According to the NSA, the annual increase resulted mainly from increases registered in: Food and non – alcoholic beverages (from 3.9 percent to 4.4 percent), education (from 9.9 percent to 12.0 percent), transport (from 5.6 percent to 7.6 percent), communications (from -0.1 percent to 1.3 percent), recreation and culture (from 2.4 percent to 4.5 percent) and hotels, cafes and restaurants (from 3.3 percent to 4.7 percent).
“With consumer income increasingly coming under pressure, it comes as no surprise that the May annual inflation print comes in lower at 4.1 percent year-on-year compared to 4.5 percent in April. As expected, transport inflation increased from 7.1 percent to 7.6 percent, with this increase attributed to pass-through effects of increased road user charges and increased pump prices. This was however countered by downside pressures on prices of other categories such as food and non-alcoholic beverages category, which, surprisingly moderated to 4.7 percent from 5.5 percent in the previous month. This was despite concerns that the persistent drought will exert upward pressures on food inflation. Similarly, the housing and alcoholic beverages and tobacco categories slowed down from 2.2 percent and 7.5 percent to 1.9 percent and 5.5 percent respectively,” commented Daniel Kavishe, FirstRand Namibia Group Economist.
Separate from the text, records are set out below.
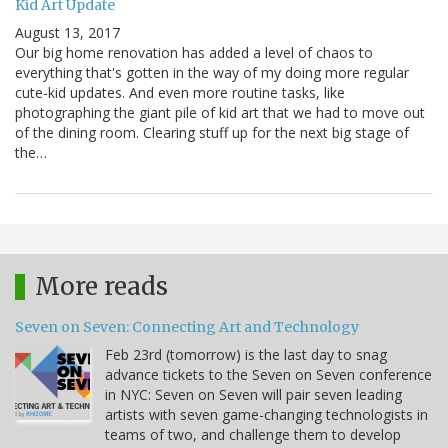
Kid Art Update
August 13, 2017
Our big home renovation has added a level of chaos to
everything that's gotten in the way of my doing more regular
cute-kid updates. And even more routine tasks, like
photographing the giant pile of kid art that we had to move out
of the dining room. Clearing stuff up for the next big stage of
the…
More reads
Seven on Seven: Connecting Art and Technology
Feb 23rd (tomorrow) is the last day to snag
advance tickets to the Seven on Seven conference
in NYC: Seven on Seven will pair seven leading
artists with seven game-changing technologists in
teams of two, and challenge them to develop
Kavishe noted that core inflation however retreated to 3.3 percent from 3.5 percent a year ago which supports the inherent weakness from the demand side.
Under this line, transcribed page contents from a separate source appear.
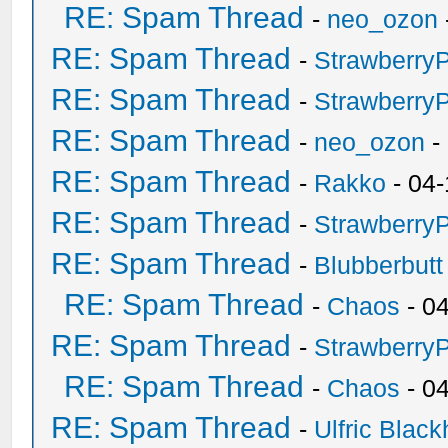
RE: Spam Thread
-
neo_ozon
RE: Spam Thread
-
Strawberry
RE: Spam Thread
-
Strawberry
RE: Spam Thread
-
neo_ozon
-
RE: Spam Thread
-
Rakko
- 04-
RE: Spam Thread
-
Strawberry
RE: Spam Thread
-
Blubberbutt
RE: Spam Thread
-
Chaos
- 0
RE: Spam Thread
-
Strawberry
RE: Spam Thread
-
Chaos
- 0
RE: Spam Thread
-
Ulfric Black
“It therefore comes as no surprise that the central bank has opted to keep interest rates accommodative at 6.75 percent. While the bank projects inflation to be contained at 4.5 percent for 2019, growth is expected to remain weak, with downside risks emanating from the prevailing drought, weak growth in neighbouring economies, and escalating global tensions weighing on commodity exports. As real sector data continues to disappoint, the MPC will be looking towards the first quarter GDP numbers for guidance regarding the effect of its current accommodative monetary policy,” Kavishe noted.
Moving forward, Kavishe expects transport inflation to slow down as cost pressures ease owing to a falling Brent crude oil price. As such, he expects overall prices to retreat in response to lower transport costs and fragile consumer demand which are likely to spill over into other inflation categories.
Meanwhile, the NSA figures show that the 12-months average annual and average monthly inflation rates from June 2018 to May 2019 stood at 4.6 percent and 0.3 percent. Corresponding rates recorded during the same period a year earlier stood at 4.7 percent and 0.3 percent respectively. For the month of May 2019, the Food and non-alcoholic beverages annual inflation rate stood at 4.4 percent compared to 3.9 percent registered during the same period last year, resulting in increase of 0.5 percentage points.
The increase in this group emanated from annual price increases recorded in the sub-groups of vegetables including potatoes and other tubers (from 5.8 percent to 13.3 percent), sugar, jam, honey, syrups, chocolate and confectionery (from -1.0 percent to 6.2 percent), bread and cereals (from 2.3 percent to 8.1 percent) and milk, cheese and eggs (from 0.2 percent to 3.9 percent). The Index for Goods and Services for the month of May 2019 stood at 137.8 and 136.3 respectively, compared to the corresponding indices of 132.9 and 130.3 recorded during the same period last year. The monthly and annual inflation rates for May 2019 for Goods stood at -0.1 and 3.7 percent, while for Services were estimated at 0.03 and 4.6 percent respectively.